***** EXERCISE INPUT *****

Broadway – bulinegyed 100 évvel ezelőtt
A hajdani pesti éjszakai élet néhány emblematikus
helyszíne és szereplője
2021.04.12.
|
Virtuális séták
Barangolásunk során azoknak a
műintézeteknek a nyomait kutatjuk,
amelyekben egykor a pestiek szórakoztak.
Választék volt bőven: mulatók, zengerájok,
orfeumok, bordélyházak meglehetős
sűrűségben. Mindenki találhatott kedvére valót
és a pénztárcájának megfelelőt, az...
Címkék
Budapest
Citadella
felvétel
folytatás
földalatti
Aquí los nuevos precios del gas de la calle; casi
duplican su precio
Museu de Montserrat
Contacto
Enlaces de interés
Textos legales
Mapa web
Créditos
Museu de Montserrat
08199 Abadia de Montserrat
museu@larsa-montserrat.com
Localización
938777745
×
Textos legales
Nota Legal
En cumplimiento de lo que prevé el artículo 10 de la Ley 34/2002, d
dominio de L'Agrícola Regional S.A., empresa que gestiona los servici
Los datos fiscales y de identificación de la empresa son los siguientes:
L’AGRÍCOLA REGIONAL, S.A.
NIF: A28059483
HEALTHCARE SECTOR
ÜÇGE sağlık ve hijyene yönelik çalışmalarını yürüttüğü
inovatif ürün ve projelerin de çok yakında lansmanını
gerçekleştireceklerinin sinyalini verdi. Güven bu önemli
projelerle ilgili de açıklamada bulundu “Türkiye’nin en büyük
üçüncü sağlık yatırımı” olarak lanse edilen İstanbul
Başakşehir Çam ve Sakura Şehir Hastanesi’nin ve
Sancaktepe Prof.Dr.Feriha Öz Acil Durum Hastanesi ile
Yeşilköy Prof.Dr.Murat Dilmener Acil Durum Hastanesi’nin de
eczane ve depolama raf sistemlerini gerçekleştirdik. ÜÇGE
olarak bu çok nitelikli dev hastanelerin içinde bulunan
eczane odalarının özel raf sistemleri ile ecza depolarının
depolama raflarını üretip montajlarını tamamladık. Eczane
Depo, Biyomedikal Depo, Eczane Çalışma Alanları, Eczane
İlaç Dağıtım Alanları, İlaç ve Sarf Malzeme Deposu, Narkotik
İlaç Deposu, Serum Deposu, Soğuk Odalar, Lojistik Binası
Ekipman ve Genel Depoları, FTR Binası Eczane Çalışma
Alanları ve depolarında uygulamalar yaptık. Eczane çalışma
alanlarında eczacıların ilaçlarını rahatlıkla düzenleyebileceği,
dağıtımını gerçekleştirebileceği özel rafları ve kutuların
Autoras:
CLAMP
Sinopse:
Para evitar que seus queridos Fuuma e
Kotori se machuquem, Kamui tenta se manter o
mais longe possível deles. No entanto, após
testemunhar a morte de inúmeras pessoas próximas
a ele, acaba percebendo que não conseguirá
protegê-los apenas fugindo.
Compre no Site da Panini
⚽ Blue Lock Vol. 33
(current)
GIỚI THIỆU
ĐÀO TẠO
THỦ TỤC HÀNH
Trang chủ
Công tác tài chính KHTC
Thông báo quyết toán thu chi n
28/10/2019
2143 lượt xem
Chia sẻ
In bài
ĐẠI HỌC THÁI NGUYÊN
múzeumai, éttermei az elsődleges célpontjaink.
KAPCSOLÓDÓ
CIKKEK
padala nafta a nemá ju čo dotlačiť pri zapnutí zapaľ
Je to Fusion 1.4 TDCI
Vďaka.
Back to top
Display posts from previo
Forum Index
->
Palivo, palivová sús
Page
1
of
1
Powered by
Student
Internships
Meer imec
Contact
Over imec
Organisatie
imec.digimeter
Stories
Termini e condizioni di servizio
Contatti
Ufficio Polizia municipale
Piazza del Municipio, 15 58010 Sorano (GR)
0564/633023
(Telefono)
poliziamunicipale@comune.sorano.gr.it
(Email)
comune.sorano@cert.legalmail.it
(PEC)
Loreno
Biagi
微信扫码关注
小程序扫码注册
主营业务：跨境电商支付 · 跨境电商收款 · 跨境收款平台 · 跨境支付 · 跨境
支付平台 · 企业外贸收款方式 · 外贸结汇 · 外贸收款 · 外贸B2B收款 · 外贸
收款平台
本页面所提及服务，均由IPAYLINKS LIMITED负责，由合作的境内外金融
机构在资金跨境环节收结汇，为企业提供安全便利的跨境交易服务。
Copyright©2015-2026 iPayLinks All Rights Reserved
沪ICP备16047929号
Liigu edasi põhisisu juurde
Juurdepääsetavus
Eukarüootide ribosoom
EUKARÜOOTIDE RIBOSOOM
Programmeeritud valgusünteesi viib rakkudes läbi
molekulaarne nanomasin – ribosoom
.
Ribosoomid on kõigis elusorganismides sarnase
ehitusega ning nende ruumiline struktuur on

*****

*PROBLEM REQUIREMENTS:* Lines holding "empresa" in the data above: copy each of them.

*RESULT OF THE EXERCISE:*
dominio de L'Agrícola Regional S.A., empresa que gestiona los servici
Los datos fiscales y de identificación de la empresa son los siguientes:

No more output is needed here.